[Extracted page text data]
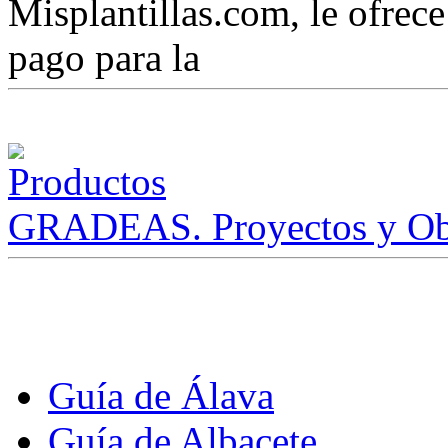
Misplantillas.com, le ofrece 
pago para la
GRADEAS. Proyectos y Ob
Guía de Álava
Guía de Albacete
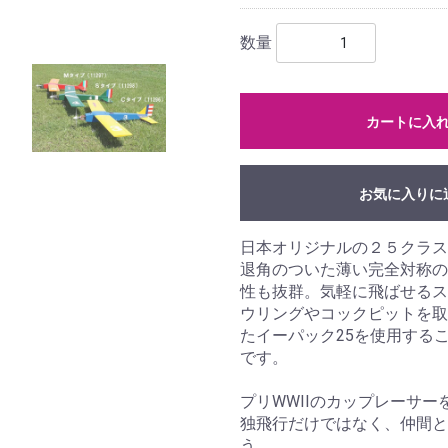
数量
カートに入
お気に入りに
日本オリジナルの２５クラス
退角のついた薄い完全対称の
性も抜群。気軽に飛ばせるス
ウリングやコックピットを取
たイーパック25を使用する
です。
プリWWIIのカップレーサ
独飛行だけではなく、仲間と
う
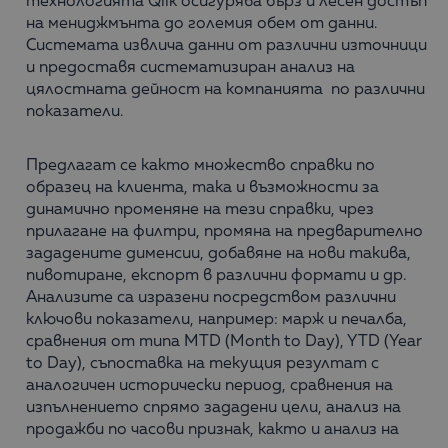
технологията Qlik осигурява бърз и лесен достъп
на мениджмънта до големия обем от данни.
Системата извлича данни от различни източници
и предоставя систематизиран анализ на
цялостната дейност на компанията по различни
показатели.
Предлагат се както множество справки по
образец на клиента, така и възможности за
динамично променяне на тези справки, чрез
прилагане на филтри, промяна на предварително
зададените дименсии, добавяне на нови такива,
пивотиране, експорт в различни формати и др.
Анализите са изразени посредством различни
ключови показатели, например: марж и печалба,
сравнения от типа MTD (Month to Day), YTD (Year
to Day), съпоставка на текущия резултат с
аналогичен исторически период, сравнения на
изпълнението спрямо зададени цели, анализ на
продажби по часови признак, както и анализ на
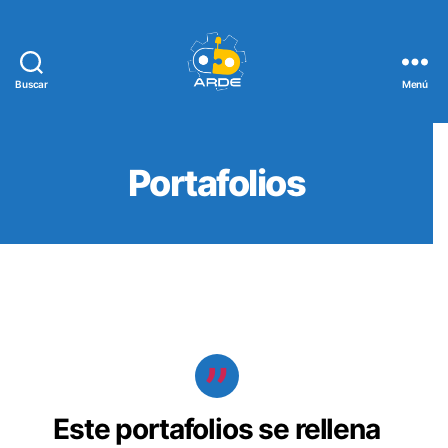
Buscar
Menú
Web
de
ARDE
Portafolios
Este portafolios se rellena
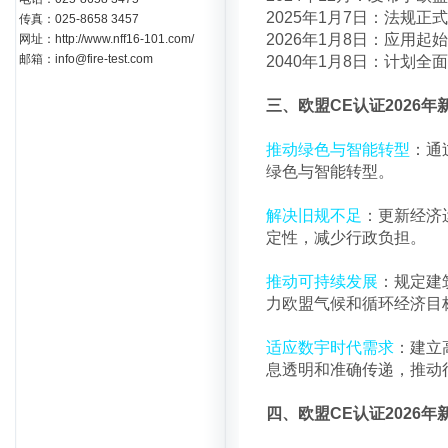
2025年1月7日：法规正
传真：025-8658 3457
2026年1月8日：应用起
网址：http://www.nff16-101.com/
邮箱：info@fire-test.com
2040年1月8日：计划全
三、欧盟CE认证2026年新
推动绿色与智能转型
：通
绿色与智能转型。
解决旧规不足
：更新经济
定性，减少行政负担。
推动可持续发展
：规定建
力欧盟气候和循环经济目
适应数宇时代需求
：建立
息透明和准确传递，推动
四、欧盟CE认证2026年新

§ What is expected:
Transcribe the entries above word for word, but leave every picture out of your copy.

§ Written answer:
Misplantillas.com, le ofrece 
pago para la
GRADEAS. Proyectos y Ob
Guía de Álava
Guía de Albacete
数量
カートに入
お気に入りに
日本オリジナルの２５クラス
退角のついた薄い完全対称の
性も抜群。気軽に飛ばせるス
ウリングやコックピットを取
たイーパック25を使用する
です。
プリWWIIのカップレーサ
独飛行だけではなく、仲間と
う
технологията Qlik осигурява бърз и лесен достъп
на мениджмънта до големия обем от данни.
Системата извлича данни от различни източници
и предоставя систематизиран анализ на
цялостната дейност на компанията по различни
показатели.
Предлагат се както множество справки по
образец на клиента, така и възможности за
динамично променяне на тези справки, чрез
прилагане на филтри, промяна на предварително
зададените дименсии, добавяне на нови такива,
пивотиране, експорт в различни формати и др.
Анализите са изразени посредством различни
ключови показатели, например: марж и печалба,
сравнения от типа MTD (Month to Day), YTD (Year
to Day), съпоставка на текущия резултат с
аналогичен исторически период, сравнения на
изпълнението спрямо зададени цели, анализ на
продажби по часови признак, както и анализ на
Buscar
Menú
Web
de
ARDE
Portafolios
Este portafolios se rellena
2025年1月7日：法规正
传真：025-8658 3457
2026年1月8日：应用起
网址：http://www.nff16-101.com/
邮箱：info@fire-test.com
2040年1月8日：计划全
三、欧盟CE认证2026年新
推动绿色与智能转型
：通
绿色与智能转型。
解决旧规不足
：更新经济
定性，减少行政负担。
推动可持续发展
：规定建
力欧盟气候和循环经济目
适应数宇时代需求
：建立
息透明和准确传递，推动
四、欧盟CE认证2026年新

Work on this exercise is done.